Allí nunca pasaba
nada interesante, decían los más jóvenes. Demasiados robos, decían los más
viejos. Pero Pablo era un niño que siempre encontraba la parte mágica y
maravillosa de la vida. Le gustaba mucho su barrio. Observaba asombrado como
las cigüeñas sobrevolaban la iglesia y los tejados de las casas de Vallecas y
se posaban en lugares imposibles de creer, con una elegancia y maestría
impensable. También le encantaba observar a la gente de su barrio. Todos tan
diferentes… la cultura, el color, las costumbres.

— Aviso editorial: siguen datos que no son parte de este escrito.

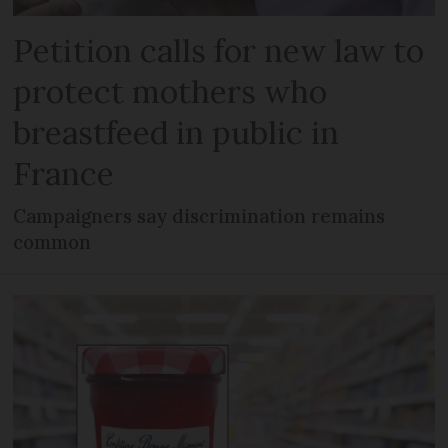
Petition calls for new law to
protect mothers who
breastfeed in public in
France
Campaigners say discrimination remains
common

Para Pablo era un espectáculo
admirable. Pero lo que a Pablo más le llamaba la atención era la “Casa de la
Parra”. Tenía una gran parra enredada a una pérgola situada en la entrada de la
casa. Tres escalones y un pequeño patio decorado con plantas, figurillas de
duendes y dos entrañables abuelitos observando siempre desde sus sillas de
forja, formaban parte del teatral escenario. Pablo juró haber visto a los
duendes de su patio cantar, bailar y reír en la noche y asombrado les preguntó
a los ancianos. Estos le respondieron:
— los duendes de nuestro patio son como este barrio… unos lo ven lleno
de vida y magia, otros nunca ven nada interesante.